### PROBLEM DESCRIPTION
Write the following entries out again exactly, skipping each image.

### INPUT
=-=-=

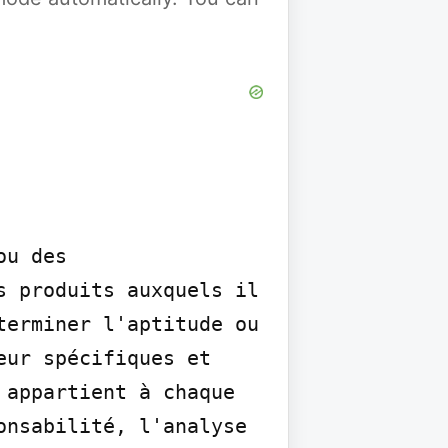
u des 
 produits auxquels il 
erminer l'aptitude ou 
ur spécifiques et 
appartient à chaque 
nsabilité, l'analyse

=-=-=

### ANSWER BOX
u des 
 produits auxquels il 
erminer l'aptitude ou 
ur spécifiques et 
appartient à chaque 
nsabilité, l'analyse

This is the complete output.